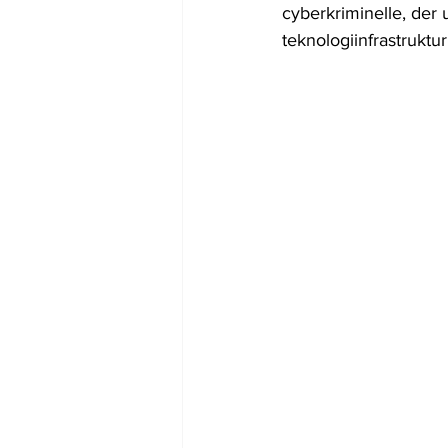
cyberkriminelle, der u
teknologiinfrastruktur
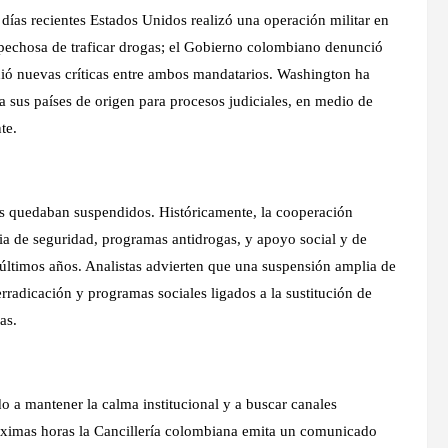
 días recientes Estados Unidos realizó una operación militar en
pechosa de traficar drogas; el Gobierno colombiano denunció
dió nuevas críticas entre ambos mandatarios. Washington ha
a sus países de origen para procesos judiciales, en medio de
te.
s quedaban suspendidos. Históricamente, la cooperación
a de seguridad, programas antidrogas, y apoyo social y de
últimos años. Analistas advierten que una suspensión amplia de
rradicación y programas sociales ligados a la sustitución de
as.
o a mantener la calma institucional y a buscar canales
próximas horas la Cancillería colombiana emita un comunicado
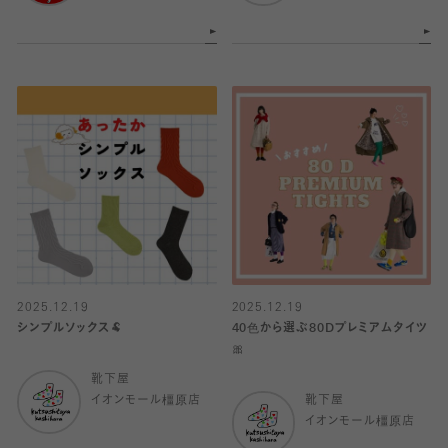
2025.12.19
2025.12.19
シンプルソックス🐏
40色から選ぶ80Dプレミアムタイツ
🎀
靴下屋
イオンモール橿原店
靴下屋
イオンモール橿原店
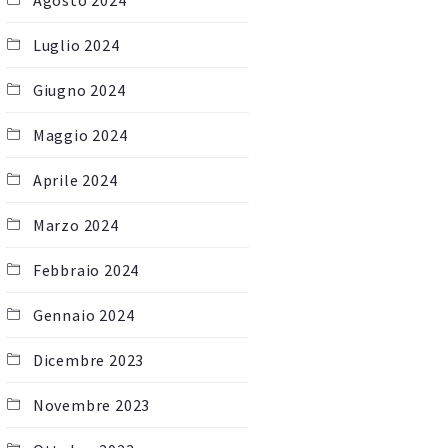
Agosto 2024
Luglio 2024
Giugno 2024
Maggio 2024
Aprile 2024
Marzo 2024
Febbraio 2024
Gennaio 2024
Dicembre 2023
Novembre 2023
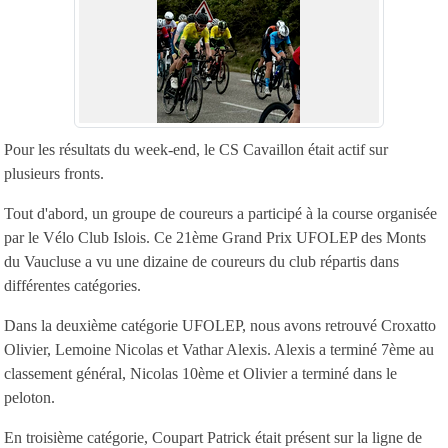
Pour les résultats du week-end, le CS Cavaillon était actif sur
plusieurs fronts.
Tout d'abord, un groupe de coureurs a participé à la course organisée
par le Vélo Club Islois. Ce 21ème Grand Prix UFOLEP des Monts
du Vaucluse a vu une dizaine de coureurs du club répartis dans
différentes catégories.
Dans la deuxième catégorie UFOLEP, nous avons retrouvé Croxatto
Olivier, Lemoine Nicolas et Vathar Alexis. Alexis a terminé 7ème au
classement général, Nicolas 10ème et Olivier a terminé dans le
peloton.
En troisième catégorie, Coupart Patrick était présent sur la ligne de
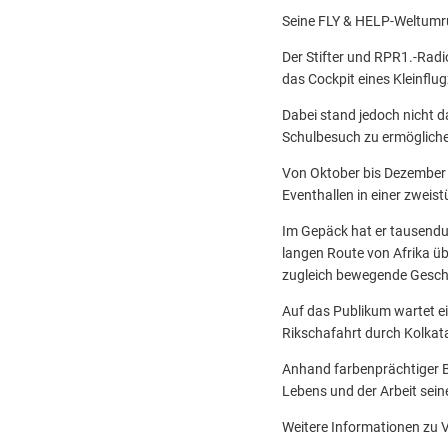
Seine FLY & HELP-Weltumru
Der Stifter und RPR1.-Radi
das Cockpit eines Kleinflu
Dabei stand jedoch nicht 
Schulbesuch zu ermöglich
Von Oktober bis Dezember 
Eventhallen in einer zweis
Im Gepäck hat er tausendu
langen Route von Afrika üb
zugleich bewegende Geschi
Auf das Publikum wartet e
Rikschafahrt durch Kolkat
Anhand farbenprächtiger B
Lebens und der Arbeit sein
Weitere Informationen zu V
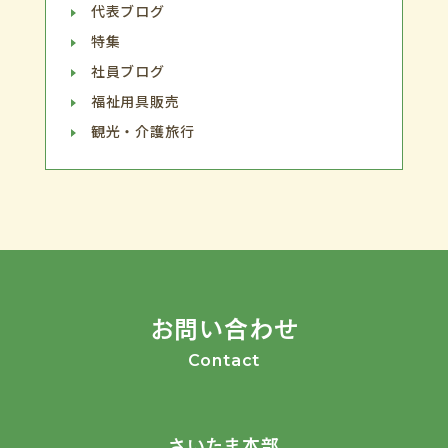
代表ブログ
特集
社員ブログ
福祉用具販売
観光・介護旅行
お問い合わせ
Contact
さいたま本部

- - - -

(What is expected):
Write each entry again exactly, minus any images.

(Solution to the exercise):
cyberkriminelle, der u
teknologiinfrastruktur
 días recientes Estados Unidos realizó una operación militar en
pechosa de traficar drogas; el Gobierno colombiano denunció
dió nuevas críticas entre ambos mandatarios. Washington ha
a sus países de origen para procesos judiciales, en medio de
te.
s quedaban suspendidos. Históricamente, la cooperación
a de seguridad, programas antidrogas, y apoyo social y de
últimos años. Analistas advierten que una suspensión amplia de
rradicación y programas sociales ligados a la sustitución de
as.
o a mantener la calma institucional y a buscar canales
próximas horas la Cancillería colombiana emita un comunicado
2025.12.19
2025.12.19
シンプルソックス🐏
40色から選ぶ80Dプレミアムタイツ
🎀
靴下屋
イオンモール橿原店
靴下屋
イオンモール橿原店
Agosto 2024
Luglio 2024
Giugno 2024
Maggio 2024
Aprile 2024
Marzo 2024
Febbraio 2024
Gennaio 2024
Dicembre 2023
Novembre 2023
Pour les résultats du week-end, le CS Cavaillon était actif sur
plusieurs fronts.
Tout d'abord, un groupe de coureurs a participé à la course organisée
par le Vélo Club Islois. Ce 21ème Grand Prix UFOLEP des Monts
du Vaucluse a vu une dizaine de coureurs du club répartis dans
différentes catégories.
Dans la deuxième catégorie UFOLEP, nous avons retrouvé Croxatto
Olivier, Lemoine Nicolas et Vathar Alexis. Alexis a terminé 7ème au
classement général, Nicolas 10ème et Olivier a terminé dans le
peloton.
En troisième catégorie, Coupart Patrick était présent sur la ligne de
Seine FLY & HELP-Weltumru
Der Stifter und RPR1.-Radi
das Cockpit eines Kleinflu
Dabei stand jedoch nicht 
Schulbesuch zu ermöglich
Von Oktober bis Dezember 
Eventhallen in einer zweis
Im Gepäck hat er tausendu
langen Route von Afrika üb
zugleich bewegende Geschi
Auf das Publikum wartet e
Rikschafahrt durch Kolkat
Anhand farbenprächtiger B
Lebens und der Arbeit sein
Weitere Informationen zu V
代表ブログ
特集
社員ブログ
福祉用具販売
観光・介護旅行
お問い合わせ
Contact
さいたま本部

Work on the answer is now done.